BRENT: Well, this kind of embodies in a mobile form what we have spread throughout the network. This is a sun photometer.

BLAIR: Okay.

BRENT: That’s a LIDAR. There are about 10 LIDARs in the network that are basically sending a green, pulse of light vertically, measuring how long it takes to be returned. That timing gives us the position of where the aerosols are suspended in the atmosphere. These two, with a fixed ground sites are working together mobile. So, we’re driving the length of I-95 up to the Delaware line, turning around, coming back and doing these profiles, getting extinction basically over the I-95 corridor.

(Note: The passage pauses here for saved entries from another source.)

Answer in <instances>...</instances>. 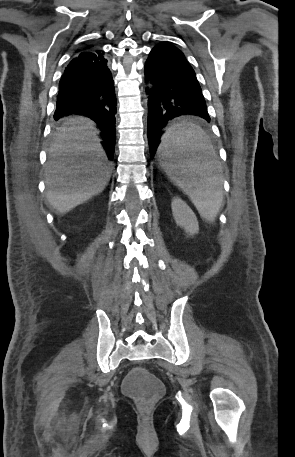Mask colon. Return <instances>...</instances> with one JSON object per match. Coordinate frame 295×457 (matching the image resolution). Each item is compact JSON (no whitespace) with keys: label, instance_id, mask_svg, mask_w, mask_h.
<instances>
[{"label":"colon","instance_id":"5ec220e1","mask_svg":"<svg viewBox=\"0 0 295 457\" xmlns=\"http://www.w3.org/2000/svg\"><path fill=\"white\" fill-rule=\"evenodd\" d=\"M123 390L146 407L159 397L162 386L157 374H150L149 369H131L127 381H123Z\"/></svg>","mask_w":295,"mask_h":457}]
</instances>
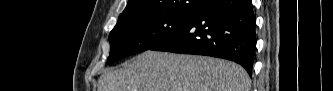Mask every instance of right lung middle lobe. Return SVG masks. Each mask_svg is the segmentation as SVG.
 Masks as SVG:
<instances>
[{
    "mask_svg": "<svg viewBox=\"0 0 333 91\" xmlns=\"http://www.w3.org/2000/svg\"><path fill=\"white\" fill-rule=\"evenodd\" d=\"M213 0H204V8ZM196 14H157L144 16L116 25L109 34L113 63L131 54L152 49L184 27Z\"/></svg>",
    "mask_w": 333,
    "mask_h": 91,
    "instance_id": "dd1d6c3e",
    "label": "right lung middle lobe"
}]
</instances>
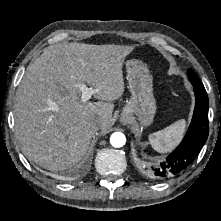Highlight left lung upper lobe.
I'll list each match as a JSON object with an SVG mask.
<instances>
[{
	"mask_svg": "<svg viewBox=\"0 0 221 221\" xmlns=\"http://www.w3.org/2000/svg\"><path fill=\"white\" fill-rule=\"evenodd\" d=\"M188 77L191 81L192 85L198 86V87H204L200 79L198 78L197 74L192 70L188 69Z\"/></svg>",
	"mask_w": 221,
	"mask_h": 221,
	"instance_id": "5c2ea615",
	"label": "left lung upper lobe"
}]
</instances>
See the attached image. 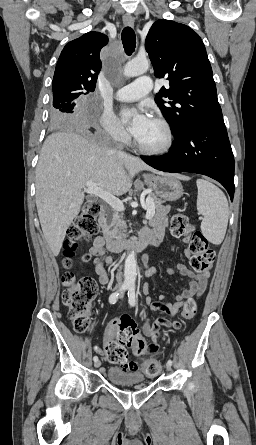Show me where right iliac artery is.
<instances>
[{
    "mask_svg": "<svg viewBox=\"0 0 256 445\" xmlns=\"http://www.w3.org/2000/svg\"><path fill=\"white\" fill-rule=\"evenodd\" d=\"M128 288H129L128 285H126V284L122 285V287L120 288L119 291L114 292V293H112V294L110 295V297H109V303H110V304H115V303L117 302V300H118L120 294H122V293H123L125 290H127ZM93 360H94V362H96V361L98 360V357H97V356H94V357H93Z\"/></svg>",
    "mask_w": 256,
    "mask_h": 445,
    "instance_id": "obj_1",
    "label": "right iliac artery"
}]
</instances>
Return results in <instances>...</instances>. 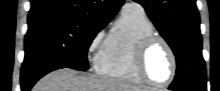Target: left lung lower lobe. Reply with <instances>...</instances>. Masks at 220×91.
I'll list each match as a JSON object with an SVG mask.
<instances>
[{"label":"left lung lower lobe","instance_id":"obj_1","mask_svg":"<svg viewBox=\"0 0 220 91\" xmlns=\"http://www.w3.org/2000/svg\"><path fill=\"white\" fill-rule=\"evenodd\" d=\"M170 90H172V89H170ZM180 91H189V90L183 89V90H180Z\"/></svg>","mask_w":220,"mask_h":91}]
</instances>
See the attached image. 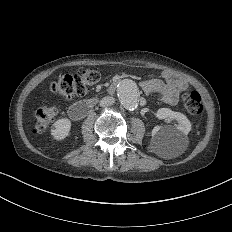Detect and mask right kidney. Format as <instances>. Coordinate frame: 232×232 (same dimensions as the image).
<instances>
[{"mask_svg": "<svg viewBox=\"0 0 232 232\" xmlns=\"http://www.w3.org/2000/svg\"><path fill=\"white\" fill-rule=\"evenodd\" d=\"M70 122L68 119L58 120L52 129V135L58 139H63L69 132Z\"/></svg>", "mask_w": 232, "mask_h": 232, "instance_id": "obj_1", "label": "right kidney"}]
</instances>
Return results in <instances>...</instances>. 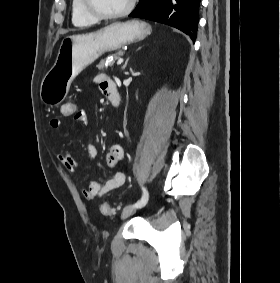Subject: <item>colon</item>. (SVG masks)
Wrapping results in <instances>:
<instances>
[{"label":"colon","mask_w":280,"mask_h":283,"mask_svg":"<svg viewBox=\"0 0 280 283\" xmlns=\"http://www.w3.org/2000/svg\"><path fill=\"white\" fill-rule=\"evenodd\" d=\"M76 112H80V107L76 100H67V103H61V116L63 119H70L71 116H76ZM100 211L104 216H111L115 213V208L107 203L101 205Z\"/></svg>","instance_id":"obj_1"}]
</instances>
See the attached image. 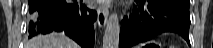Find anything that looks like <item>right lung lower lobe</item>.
Wrapping results in <instances>:
<instances>
[{
  "instance_id": "1",
  "label": "right lung lower lobe",
  "mask_w": 213,
  "mask_h": 48,
  "mask_svg": "<svg viewBox=\"0 0 213 48\" xmlns=\"http://www.w3.org/2000/svg\"><path fill=\"white\" fill-rule=\"evenodd\" d=\"M29 38L64 31L82 48H93L97 13L73 0H28Z\"/></svg>"
}]
</instances>
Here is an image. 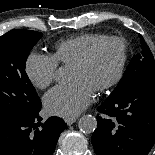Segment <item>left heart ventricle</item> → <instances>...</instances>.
Masks as SVG:
<instances>
[{
  "instance_id": "obj_1",
  "label": "left heart ventricle",
  "mask_w": 155,
  "mask_h": 155,
  "mask_svg": "<svg viewBox=\"0 0 155 155\" xmlns=\"http://www.w3.org/2000/svg\"><path fill=\"white\" fill-rule=\"evenodd\" d=\"M121 59V47L116 42L101 45L91 61L83 67L71 68V80L82 81L94 91L116 73Z\"/></svg>"
}]
</instances>
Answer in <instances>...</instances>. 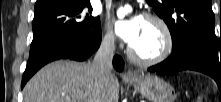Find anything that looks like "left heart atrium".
<instances>
[{
  "label": "left heart atrium",
  "instance_id": "obj_1",
  "mask_svg": "<svg viewBox=\"0 0 221 102\" xmlns=\"http://www.w3.org/2000/svg\"><path fill=\"white\" fill-rule=\"evenodd\" d=\"M143 18L133 15L127 19L116 21L115 27L117 34L130 45L138 38Z\"/></svg>",
  "mask_w": 221,
  "mask_h": 102
}]
</instances>
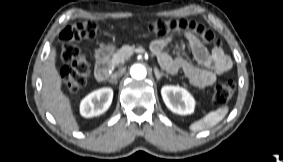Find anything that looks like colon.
<instances>
[{
	"label": "colon",
	"instance_id": "colon-1",
	"mask_svg": "<svg viewBox=\"0 0 283 162\" xmlns=\"http://www.w3.org/2000/svg\"><path fill=\"white\" fill-rule=\"evenodd\" d=\"M148 30L160 38L189 34L206 44L216 47L219 45L211 30L187 19H158L148 25ZM97 32L96 21L84 20L66 27L60 34L61 59L64 63L61 78L65 89L70 93H76L84 87L90 74V64L77 46V42L93 39ZM234 90V82L231 79L220 81L214 87L213 102L216 105L226 104L232 98Z\"/></svg>",
	"mask_w": 283,
	"mask_h": 162
}]
</instances>
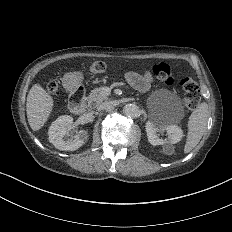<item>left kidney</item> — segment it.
I'll use <instances>...</instances> for the list:
<instances>
[{
  "label": "left kidney",
  "mask_w": 232,
  "mask_h": 232,
  "mask_svg": "<svg viewBox=\"0 0 232 232\" xmlns=\"http://www.w3.org/2000/svg\"><path fill=\"white\" fill-rule=\"evenodd\" d=\"M164 131H166L168 135V138L165 140L158 136V133H163ZM146 132L148 141L154 146L175 144L179 142L183 136V131L179 126L156 121H148L146 123Z\"/></svg>",
  "instance_id": "1"
}]
</instances>
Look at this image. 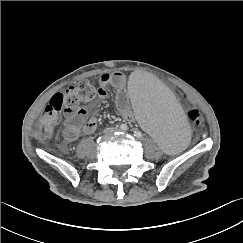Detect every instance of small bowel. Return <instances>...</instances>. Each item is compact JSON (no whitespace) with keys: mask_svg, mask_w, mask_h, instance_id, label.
I'll use <instances>...</instances> for the list:
<instances>
[{"mask_svg":"<svg viewBox=\"0 0 243 243\" xmlns=\"http://www.w3.org/2000/svg\"><path fill=\"white\" fill-rule=\"evenodd\" d=\"M108 86L116 89V107L120 115L127 119L133 120L134 115L130 108V98L126 90V78L120 72L103 74L99 79L98 98L95 102L79 110L66 112L64 122V131L62 139L65 143L77 140L83 134H90L95 130L96 118L89 117L90 108L97 102L103 100L109 94Z\"/></svg>","mask_w":243,"mask_h":243,"instance_id":"1","label":"small bowel"}]
</instances>
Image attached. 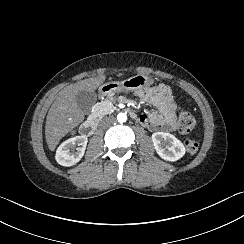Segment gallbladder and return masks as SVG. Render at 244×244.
Instances as JSON below:
<instances>
[{
  "mask_svg": "<svg viewBox=\"0 0 244 244\" xmlns=\"http://www.w3.org/2000/svg\"><path fill=\"white\" fill-rule=\"evenodd\" d=\"M77 104L82 112L87 115L91 112L92 107L95 105L97 95L91 91H81L76 95Z\"/></svg>",
  "mask_w": 244,
  "mask_h": 244,
  "instance_id": "bac80fb5",
  "label": "gallbladder"
}]
</instances>
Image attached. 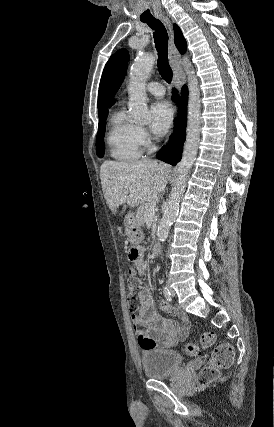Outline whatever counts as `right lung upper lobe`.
Here are the masks:
<instances>
[{"instance_id":"cb5924a9","label":"right lung upper lobe","mask_w":274,"mask_h":427,"mask_svg":"<svg viewBox=\"0 0 274 427\" xmlns=\"http://www.w3.org/2000/svg\"><path fill=\"white\" fill-rule=\"evenodd\" d=\"M174 36H175L174 41H175V44H176L178 50L182 54L185 53V51L187 50V43H186L185 38L183 37V34H182L180 28L176 24H174ZM110 61H111V58L108 61V63L106 64L105 69L109 65ZM105 111H107V108L102 104V100H101L100 92H99V95H98V113L100 114V113H103Z\"/></svg>"}]
</instances>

BLAIR: The cool part about Discover-AQ is that all these assets operate at the same time, gathering lots of data in the column. And how do we make all these assets available on the ground? With help from our partners, like Howard University, and other participating institutions.

CHRIS: The first stop is the Baltimore, Washington D.C. area, you’re going to be traveling west across the country. What are some of the sights you’re going to be looking at?

JIM: First of all, I would say that question comes to us, why do you need to go to other locations?

CHRIS: Right.

JIM: Think of Baltimore, Washington as that area on the East Coast that represents that endemic problem of the East Coast generates its own pollution but it also receives everyone else’s pollution as it makes its way across the continent because of weather patterns, and the general flow of the atmosphere is from west to east.

CHRIS: Right.

JIM: Maryland represents an opportunity to look at local emissions in the context of also what’s coming from upstream. Houston represents a very different condition. We want to see the variety of factors that drive air quality. So, in Houston, you’re looking at a place where the petrochemical industry is highly concentrated. The emissions that come from that, lead to a chemical mixture that is actually quite different than you would find in Maryland.

CHRIS: Okay.

JIM: Finally, we find places like the Central Valley of California where the wintertime is when air quality has a big problem. Particulate matter can come from the direct burning of substances; anything from wood burning to crop burning to actually the corps in the Central Valley and dust being blown up by wind. All of that particulate matter in the wintertime is squeezed into a very thin atmospheric layer without the heating of the sun as much as you get in the summer. Things mix into a much smaller volume and that ends up concentrating it to a much higher concentration. It’s a difficult problem.

CHRIS: Jim, I want to thank you so much. Good luck on your mission.

JIM: Thanks.

CHRIS: The next 4 or 5 years are going to be wonderful to see. I can’t wait to read all the papers down the road.

JIM: That’s right. We’re looking forward to it.

CHRIS: You’ve heard it from Jim. You’re watching NASA EDGE an inside and outside look at all things NASA.

BLAIR: I thought these were data-gathering instruments but it was pointed out to me that these are the international colors of safety, not science, so they won’t be gathering any data.

BLAIR: Whew! Ah, it’s hot up there. I haven’t been this hot since I was roofing back at Shawshank. Whew.

BLAIR: Whew. And for the record, nothing about this air quality needs to be discovered. Whew.